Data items

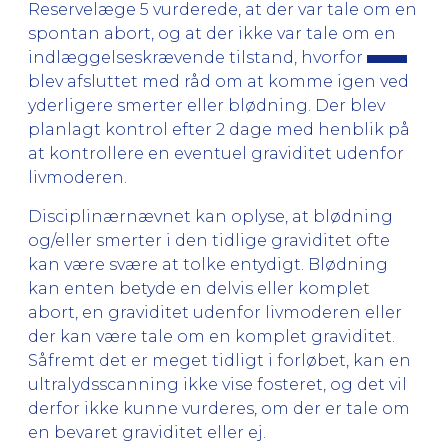
Reservelæge 5 vurderede, at der var tale om en
spontan abort, og at der ikke var tale om en
indlæggelseskrævende tilstand, hvorfor
blev afsluttet med råd om at komme igen ved
yderligere smerter eller blødning. Der blev
planlagt kontrol efter 2 dage med henblik på
at kontrollere en eventuel graviditet udenfor
livmoderen.
Disciplinærnævnet kan oplyse, at blødning
og/eller smerter i den tidlige graviditet ofte
kan være svære at tolke entydigt. Blødning
kan enten betyde en delvis eller komplet
abort, en graviditet udenfor livmoderen eller
der kan være tale om en komplet graviditet.
Såfremt det er meget tidligt i forløbet, kan en
ultralydsscanning ikke vise fosteret, og det vil
derfor ikke kunne vurderes, om der er tale om
en bevaret graviditet eller ej.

Problem statement
Find "kan være svære at tolke entydigt. Blødning" in the entries above, then repeat its line and all lines after it exactly, down to the last line.

Exercise answer
kan være svære at tolke entydigt. Blødning
kan enten betyde en delvis eller komplet
abort, en graviditet udenfor livmoderen eller
der kan være tale om en komplet graviditet.
Såfremt det er meget tidligt i forløbet, kan en
ultralydsscanning ikke vise fosteret, og det vil
derfor ikke kunne vurderes, om der er tale om
en bevaret graviditet eller ej.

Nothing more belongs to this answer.